New antibiotics have been developed that can combat two hard-to-treat infections: drug-resistant Neisseria gonorrhoeae and multi-drug-resistant Staphylococcus aureus (MRSA).
Using generative AI algorithms, the research team designed more than 36 million possible compounds and computationally screened them for antimicrobial properties.
The top candidates they discovered are structurally distinct from any existing antibiotics, and they appear to work by novel mechanisms that disrupt bacterial cell membranes.
This approach allowed the researchers to generate and evaluate theoretical compounds that have never been seen before – a strategy that they now hope to apply to identify and design compounds with activity against other species of bacteria.
“We’re excited about the new possibilities that this project opens up for antibiotics development.
“Our work shows the power of AI from a drug design standpoint, and enables us to exploit much larger chemical spaces that were previously inaccessible,” says James Collins, the Termeer Professor of Medical Engineering and Science in MIT’s Institute for Medical Engineering and Science (IMES) and Department
of Biological Engineering.
Exploring chemical space
Over the past 45 years, a few dozen new antibiotics have been approved by the FDA, but most of these are variants of existing antibiotics. At the same time, bacterial resistance to many of these drugs has been growing. Globally, it is estimated that drug-resistant bacterial infections cause nearly five million deaths per year.
In hopes of finding new antibiotics to fight this growing problem, Collins and others at MIT’s Antibiotics-AI Project have harnessed the power of AI to screen huge libraries of existing chemical compounds. This work has yielded several promising drug candidates, including halicin and abaucin.
To build on that progress, Collins and his colleagues decided to expand their search into molecules that can’t be found in any chemical libraries. By using AI to generate hypothetically possible molecules that don’t exist or haven’t been discovered, they realised that it should be possible to explore a much greater diversity of potential drug compounds.
In their new study, the
researchers employed two different approaches: first, they directed generative AI algorithms to design molecules based on a specific chemical fragment that showed antimicrobial activity, and second, they let the algorithms freely generate molecules, without having to include a specific fragment.
For the fragment-based approach, the researchers sought to identify molecules that could kill N. gonorrhoeae, a Gram-negative bacterium that causes gonorrhoea. They began by assembling a library of about 45 million known chemical fragments, consisting of all possible combinations of 11 atoms of carbon, nitrogen, oxygen, fluorine, chlorine, and sulphur, along with fragments from Enamine’s REadily AccessibLe (REAL) space.

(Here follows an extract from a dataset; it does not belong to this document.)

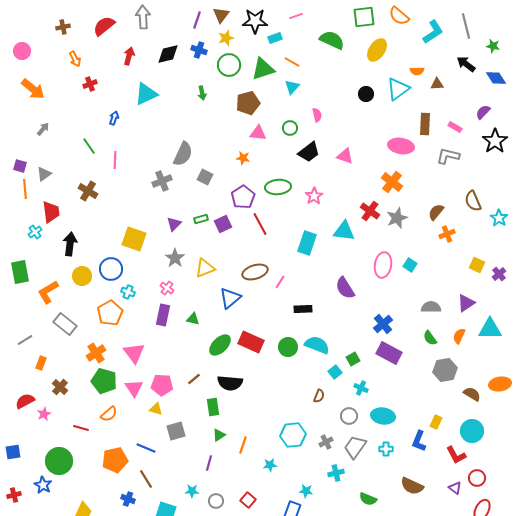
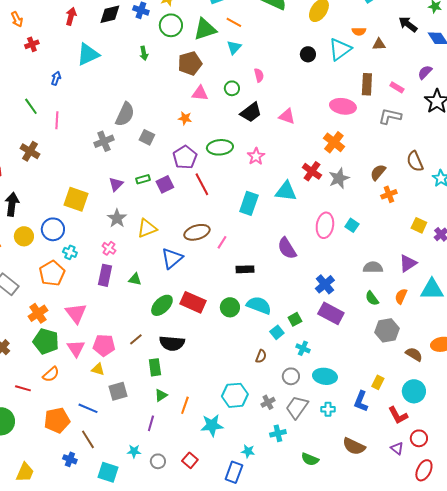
cyan star: (270, 465) -> (212, 425), size x1.6

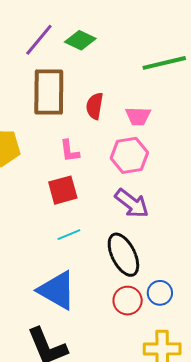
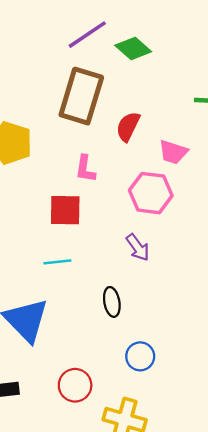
purple arrow: (132, 203) -> (138, 247), size x0.7
black ellipse: (123, 255) -> (112, 302), size x0.6
red circle: (128, 301) -> (75, 385), moved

Then, they screened the library using machine-learning models that Collins’ lab has previously trained to predict antibacterial activity against N. gonorrhoeae. This resulted in nearly four million fragments.
They narrowed down that pool by removing any fragments predicted to be cytotoxic to human cells, displayed chemical liabilities, and were known to be similar to existing antibiotics. This left them with about one million candidates.
“We wanted to
get rid of anything that would look like an existing antibiotic, to help address the antimicrobial resistance crisis in a fundamentally different way. By venturing into underexplored areas of chemical space, our goal was to uncover novel mechanisms of action,” Krishnan says.
Through several rounds of additional experiments and computational analysis, the researchers identified a fragment they called F1 that appeared to have promising activity against N. gonorrhoeae. They used this fragment as the basis for generating additional compounds, using two different generative AI algorithms.
Unconstrained design
In a second round of studies, the researchers explored the potential of using generative AI freely to design molecules, using Gram-positive bacteria, S. aureus as their target.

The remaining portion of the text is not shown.